First, there is the witness of John to the coming of Jesus as one greater than himself, one who will baptize not with water, he says, but with the Holy Spirit. In other words, one who is God with God and in God and God with us. John bears witness to one who is greater than himself who comes with a sense of purpose that belongs to a greater good for our humanity. Secondly, there is the witness of God himself to himself, we might say, God as Trinity. We behold the figure of Christ in his humanity in the water; we see the Holy Spirit descending upon him like a dove; we hear the voice of the Father who declares that “this is my beloved Son in whom I am well pleased.” Powerful images.

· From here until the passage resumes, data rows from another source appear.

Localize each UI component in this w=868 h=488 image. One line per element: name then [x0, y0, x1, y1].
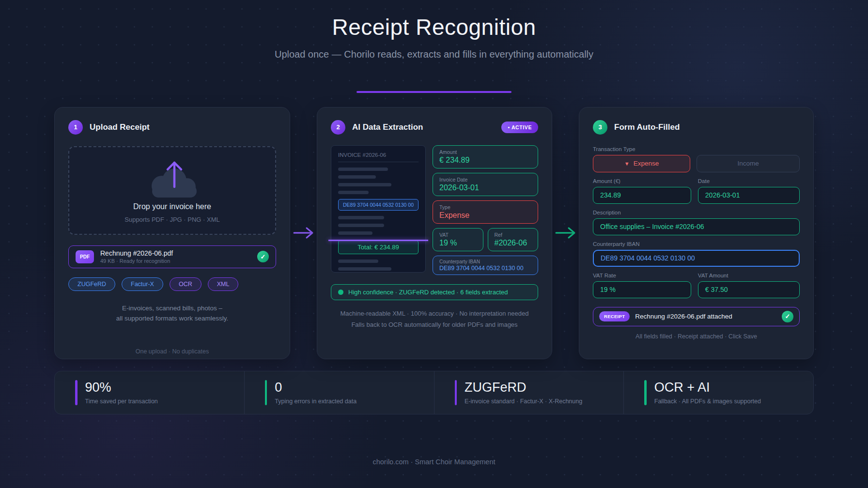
date-input[interactable]: 2026-03-01	[698, 187, 800, 204]
vat-amount-input[interactable]: € 37.50	[698, 281, 800, 298]
stat-caption: E-invoice standard · Factur-X · X-Rechnu…	[465, 398, 582, 405]
format-pill-zugferd: ZUGFeRD	[68, 277, 115, 291]
extracted-iban-value: DE89 3704 0044 0532 0130 00	[439, 265, 531, 272]
transaction-type-label: Transaction Type	[593, 146, 800, 152]
extracted-iban-field: Counterparty IBAN DE89 3704 0044 0532 01…	[433, 256, 538, 275]
transaction-type-toggle: ▼ Expense Income	[593, 155, 800, 172]
file-dropzone[interactable]: Drop your invoice here Supports PDF · JP…	[68, 146, 276, 235]
stat-value: ZUGFeRD	[465, 380, 582, 395]
receipt-attached-row[interactable]: RECEIPT Rechnung #2026-06.pdf attached ✓	[593, 307, 800, 326]
arrow-right-purple-icon	[293, 227, 315, 239]
format-pill-facturx: Factur-X	[122, 277, 163, 291]
extracted-amount-field: Amount € 234.89	[433, 145, 538, 168]
form-footnote: All fields filled · Receipt attached · C…	[593, 333, 800, 340]
stat-time-saved: 90% Time saved per transaction	[55, 371, 244, 414]
file-name: Rechnung #2026-06.pdf	[100, 249, 173, 257]
step-3-badge: 3	[593, 120, 607, 135]
extracted-date-value: 2026-03-01	[439, 183, 531, 192]
extracted-vat-ref-row: VAT 19 % Ref #2026-06	[433, 228, 538, 251]
step-2-badge: 2	[331, 120, 345, 135]
format-pills: ZUGFeRD Factur-X OCR XML	[68, 277, 276, 291]
extracted-ref-field: Ref #2026-06	[488, 228, 539, 251]
vat-rate-column: VAT Rate 19 %	[593, 267, 691, 298]
page-subtitle: Upload once — Chorilo reads, extracts an…	[54, 49, 814, 60]
skeleton-line	[338, 175, 376, 179]
iban-label: Counterparty IBAN	[593, 241, 800, 247]
dropzone-supported-formats: Supports PDF · JPG · PNG · XML	[124, 216, 220, 223]
expense-marker-icon: ▼	[624, 161, 630, 167]
invoice-preview-panel: INVOICE #2026-06 DE89 3704 0044 0532 013…	[331, 145, 426, 273]
invoice-preview-header: INVOICE #2026-06	[338, 152, 418, 162]
upload-card-title: Upload Receipt	[90, 122, 150, 132]
form-autofilled-card: 3 Form Auto-Filled Transaction Type ▼ Ex…	[579, 107, 814, 359]
income-button[interactable]: Income	[697, 155, 800, 172]
upload-note: E-invoices, scanned bills, photos – all …	[68, 304, 276, 324]
file-ready-check-icon: ✓	[257, 251, 269, 262]
detected-iban-highlight: DE89 3704 0044 0532 0130 00	[338, 199, 418, 211]
vat-rate-label: VAT Rate	[593, 273, 691, 278]
vat-amount-column: VAT Amount € 37.50	[698, 267, 800, 298]
page-title: Receipt Recognition	[54, 15, 814, 40]
amount-input[interactable]: 234.89	[593, 187, 691, 204]
page: Receipt Recognition Upload once — Choril…	[54, 0, 814, 466]
extracted-vat-field: VAT 19 %	[433, 228, 483, 251]
extraction-note-line1: Machine-readable XML · 100% accuracy · N…	[331, 308, 538, 320]
extracted-amount-value: € 234.89	[439, 156, 531, 165]
stat-value: OCR + AI	[654, 380, 761, 395]
upload-note-line2: all supported formats work seamlessly.	[68, 314, 276, 324]
dropzone-headline: Drop your invoice here	[133, 202, 211, 211]
extraction-note-line2: Falls back to OCR automatically for olde…	[331, 320, 538, 331]
file-meta: 49 KB · Ready for recognition	[100, 258, 173, 264]
stat-zugferd: ZUGFeRD E-invoice standard · Factur-X · …	[434, 371, 624, 414]
vat-row: VAT Rate 19 % VAT Amount € 37.50	[593, 267, 800, 298]
skeleton-line	[338, 216, 384, 219]
stats-bar: 90% Time saved per transaction 0 Typing …	[54, 371, 814, 414]
upload-note-line1: E-invoices, scanned bills, photos –	[68, 304, 276, 314]
stat-accent-bar	[75, 380, 78, 405]
extracted-type-label: Type	[439, 204, 531, 210]
stat-accent-bar	[265, 380, 267, 405]
receipt-badge: RECEIPT	[599, 311, 630, 321]
format-pill-ocr: OCR	[170, 277, 202, 291]
extracted-ref-value: #2026-06	[495, 239, 532, 247]
date-label: Date	[698, 178, 800, 184]
vat-rate-input[interactable]: 19 %	[593, 281, 691, 298]
stat-caption: Time saved per transaction	[85, 398, 158, 405]
page-footer: chorilo.com · Smart Choir Management	[54, 458, 814, 466]
pdf-file-type-badge: PDF	[76, 250, 94, 263]
vat-amount-label: VAT Amount	[698, 273, 800, 278]
detected-total-highlight: Total: € 234.89	[338, 240, 418, 254]
extracted-iban-label: Counterparty IBAN	[439, 259, 531, 264]
file-info: Rechnung #2026-06.pdf 49 KB · Ready for …	[100, 249, 173, 264]
receipt-check-icon: ✓	[782, 311, 793, 322]
description-input[interactable]: Office supplies – Invoice #2026-06	[593, 218, 800, 235]
ai-extraction-card: 2 AI Data Extraction • ACTIVE INVOICE #2…	[317, 107, 552, 359]
extracted-date-field: Invoice Date 2026-03-01	[433, 173, 538, 196]
workflow-cards-row: 1 Upload Receipt Drop your in	[54, 107, 814, 359]
stat-content: ZUGFeRD E-invoice standard · Factur-X · …	[465, 380, 582, 405]
stat-accent-bar	[644, 380, 647, 405]
extracted-vat-label: VAT	[439, 232, 477, 238]
skeleton-line	[338, 168, 388, 171]
receipt-attached-text: Rechnung #2026-06.pdf attached	[635, 313, 732, 320]
format-pill-xml: XML	[208, 277, 239, 291]
amount-column: Amount (€) 234.89	[593, 172, 691, 204]
stat-typing-errors: 0 Typing errors in extracted data	[244, 371, 434, 414]
upload-footnote: One upload · No duplicates	[68, 348, 276, 355]
upload-card-header: 1 Upload Receipt	[68, 120, 276, 135]
stat-ocr-ai: OCR + AI Fallback · All PDFs & images su…	[623, 371, 813, 414]
skeleton-line	[338, 191, 369, 194]
skeleton-line	[338, 183, 391, 186]
extracted-ref-label: Ref	[495, 232, 532, 238]
expense-button[interactable]: ▼ Expense	[593, 155, 690, 172]
stat-caption: Typing errors in extracted data	[275, 398, 356, 405]
skeleton-line	[338, 267, 391, 271]
ai-scanline	[328, 240, 428, 242]
extracted-amount-label: Amount	[439, 149, 531, 155]
iban-input[interactable]: DE89 3704 0044 0532 0130 00	[593, 250, 800, 267]
uploaded-file-row[interactable]: PDF Rechnung #2026-06.pdf 49 KB · Ready …	[68, 245, 276, 268]
stat-accent-bar	[455, 380, 457, 405]
extraction-note: Machine-readable XML · 100% accuracy · N…	[331, 308, 538, 331]
description-label: Description	[593, 210, 800, 215]
step-1-badge: 1	[68, 120, 83, 135]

The doctrine of the Trinity is the great and essential teaching of the Christian Faith. It is about the mystery of God in Himself which underlies all the ways of God’s engagement with our humanity; God for us, as it were. Without the first there is always the danger of collapsing God into the world or into the vain imaginations of our hearts and minds. What does this mystery mean? It suggests the mutual indwelling and interpenetration of the persons of the Trinity revealed as Father, Son, and Holy Ghost. This idea of being in and with another deepens the mystery of ourselves as individuals. In other words, it challenges the contemporary notion of the completely independent self, the autonomous individual, alone in oneself as utterly disconnected from the world and even from oneself. As if we were perfect and complete. As if we were God.